Bandwidth utilization comparison thread

TheMightyGreek · November 8, 2020, 10:37am

Did anyone see a big drop in egress since the end of last month ?
My egress wend from 20+ GB per day to about 5 GB now.

kevink · November 8, 2020, 10:44am

got 26GB/day for 7TB

unrealSpeedy · November 8, 2020, 10:56am

Here about 26GB/Day for 8TB, too. Can confirm.

TheMightyGreek · November 8, 2020, 1:23pm

I looked into it and it’s looks like it’s europe-north that stopped pulling data from my node, it’s down to less than 100MB per day compared to 10+ GB per day last month.
Also my node is almost 6Tb for comparison.

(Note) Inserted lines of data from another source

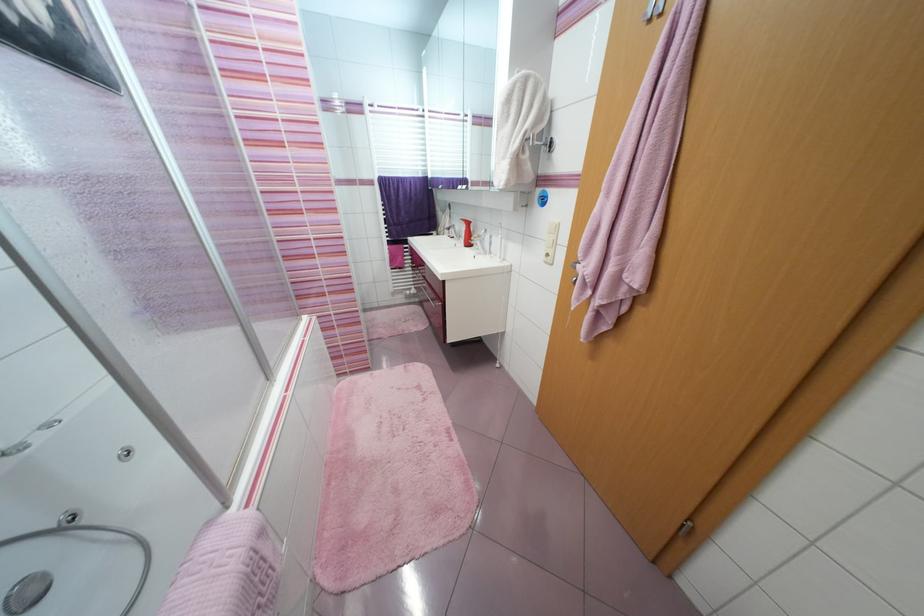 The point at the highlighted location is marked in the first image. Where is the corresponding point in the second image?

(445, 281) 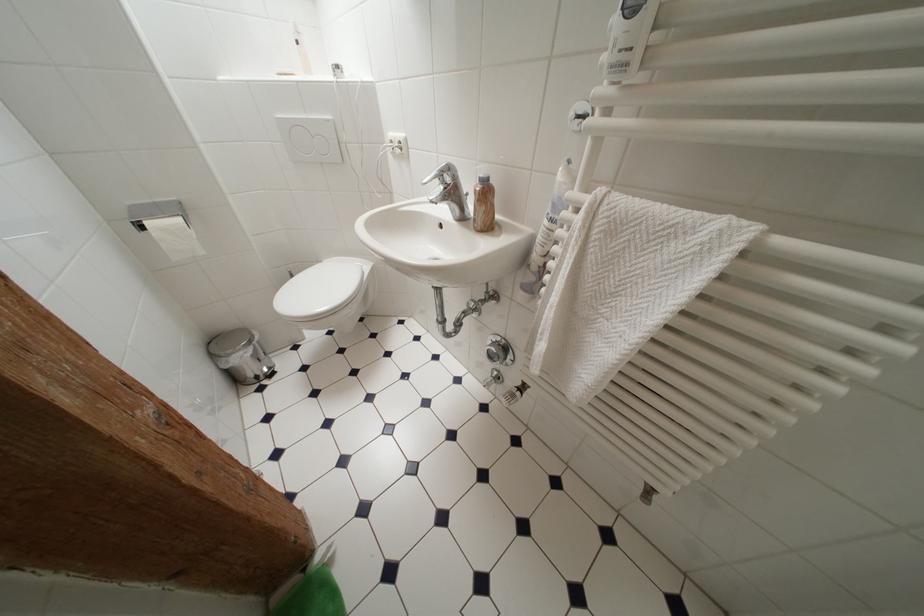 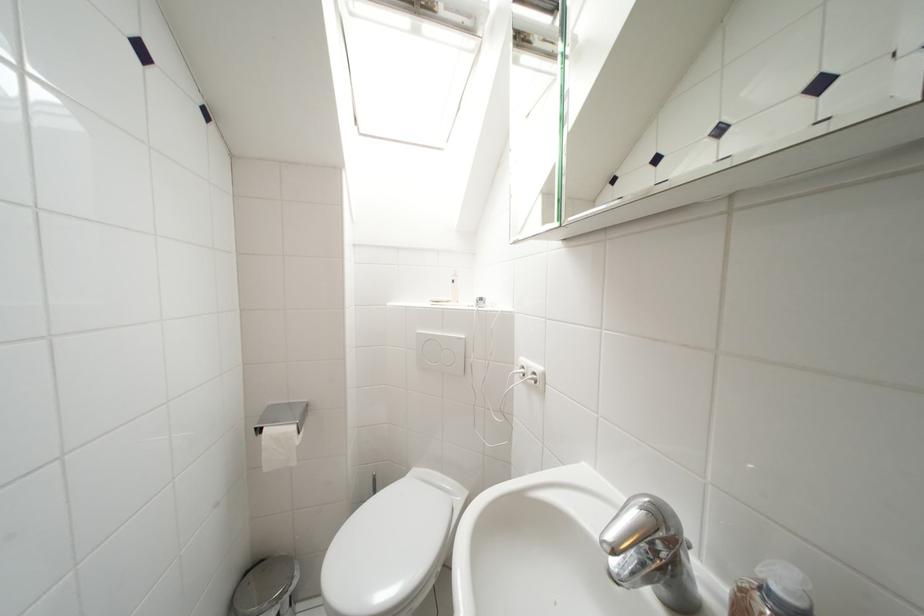 Find the pixel in the second image that matches the point at 160,219 in the first image.

(283, 424) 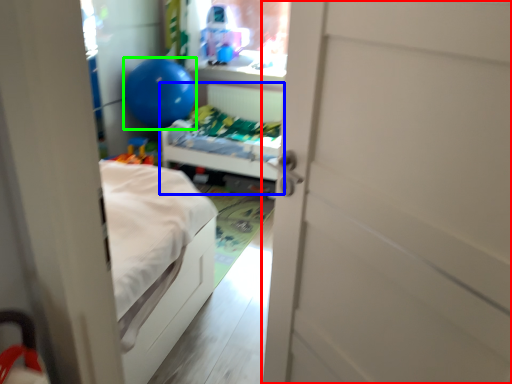 Question: Which object is the farthest from door (highlighted by a red box)? Choose among these: hospital bed (highlighted by a blue box) or balloon (highlighted by a green box).

Choices:
 (A) hospital bed
 (B) balloon

Answer: (B) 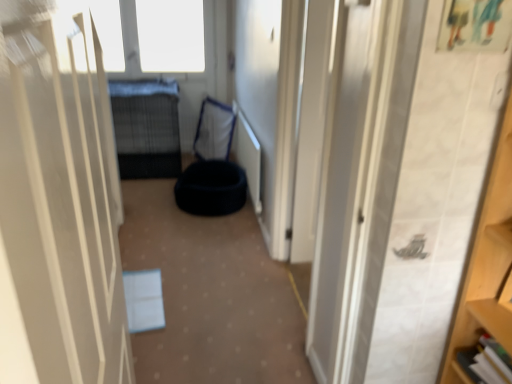 The width and height of the screenshot is (512, 384). Describe the element at coordinates (212, 166) in the screenshot. I see `black fabric bean bag at center, the 2th bean bag chair positioned from the front` at that location.

Measure the distance between point (175, 210) and camera.

3.54 meters.

You are a GUI agent. You are given a task and a screenshot of the screen. Output one action in this format:
    pyautogui.click(x=<x>, y=<y>)
    Task: Click on the blue fabric pet bed at center
    The image size is (512, 384).
    Given the screenshot: What is the action you would take?
    pos(211,295)

Describe the element at coordinates (146, 127) in the screenshot. I see `black wire mesh bed at center` at that location.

SGC · November 8, 2020, 1:32pm

main node, got two tiny new ones that are basically irrelevant.
and sharing the subnet with a foreign node, so my numbers may not be greatly useful.
but on avg seems to be 30 maybe a bit more
so a bit on the low side but that i would expect until i get move to a different subnet.
or it’s just random chance… have seen a good deal of egress over the last few months.

shoofar · November 8, 2020, 5:30pm

I’ve am noticing a drop in egress but it started for my node in the half of the previous month and it dropped from 18 to 12 then 10 then to 5

So not sure how to relate to your sudden drop.
Checked europe north and it did drop but from 4th of November from ~6GB to ~16MB

SGC · November 8, 2020, 9:43pm

a factor to be aware of is that test data egress will favor older nodes… if it is possible to compare egress, which it might not be…

then one would need to figure out which factors come into effect and since the satellites doesn’t move the data around, then there will or should almost always be a bit of a lottery … a bit lottery xD

however if we assume test data is fairly distributed / utilized, which i would bet on… then it might be possible to compare egress on nodes that are / have been in similar conditions…

like say if
equal in age…
haven’t been suspended…
haven’t run out of space…
have an equal number of nodes on their respective subnet’s
maybe is geographically and or avg internet connectivity to that particular geographical region…

maybe not limited by their internet bandwidth… but with the fairly limited avg speeds i doubt this is a large factor

i’m not aware of anyone attempting to test this… but again… it would only be relevant for test data… which might become less and less relevant as tardigrade starts to gain in popularity…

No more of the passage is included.